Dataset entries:
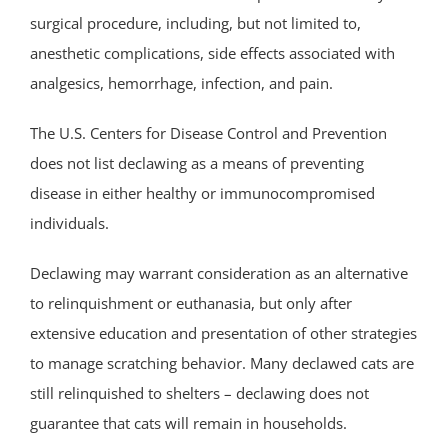
surgical procedure, including, but not limited to,
anesthetic complications, side effects associated with
analgesics, hemorrhage, infection, and pain.
The U.S. Centers for Disease Control and Prevention
does not list declawing as a means of preventing
disease in either healthy or immunocompromised
individuals.
Declawing may warrant consideration as an alternative
to relinquishment or euthanasia, but only after
extensive education and presentation of other strategies
to manage scratching behavior. Many declawed cats are
still relinquished to shelters – declawing does not
guarantee that cats will remain in households.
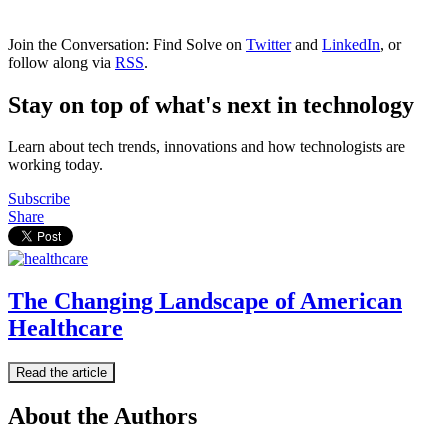
Join the Conversation: Find Solve on
Twitter
and
LinkedIn
, or
follow along via
RSS
.
Stay on top of what's next in technology
Learn about tech trends, innovations and how technologists are
working today.
Subscribe
Share
The Changing Landscape of American
Healthcare
Read the article
About the Authors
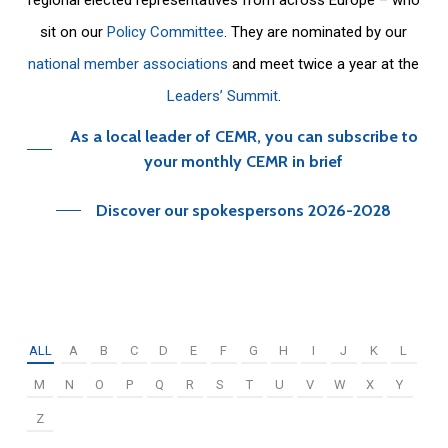
sit on our
Policy Committee
. They are nominated by our
national member associations
and meet twice a year at the
Leaders’ Summit
.
As a local leader of CEMR, you can subscribe to
your monthly CEMR in brief
Discover our spokespersons 2026-2028
ALL
A
B
C
D
E
F
G
H
I
J
K
L
M
N
O
P
Q
R
S
T
U
V
W
X
Y
Z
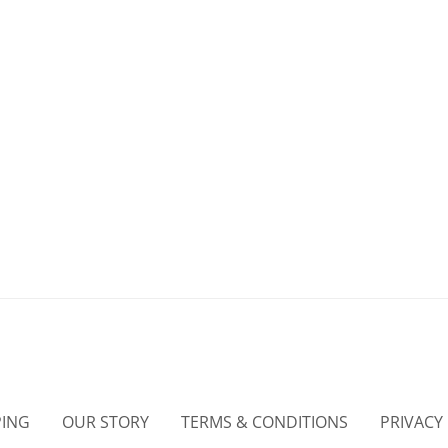
PING
OUR STORY
TERMS & CONDITIONS
PRIVACY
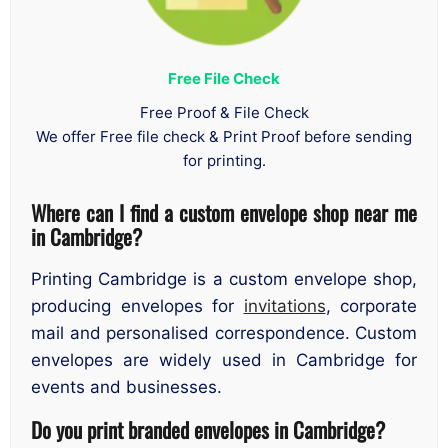
Free File Check
Free Proof & File Check
We offer Free file check & Print Proof before sending
for printing.
Where can I find a custom envelope shop near me
in Cambridge?
Printing Cambridge is a custom envelope shop,
producing envelopes for
invitations
, corporate
mail and personalised correspondence. Custom
envelopes are widely used in Cambridge for
events and businesses.
Do you print branded envelopes in Cambridge?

#### What you should do:
Each line above that contains the word "does" must be copied.

#### Answer to this problem:
does not list declawing as a means of preventing
still relinquished to shelters – declawing does not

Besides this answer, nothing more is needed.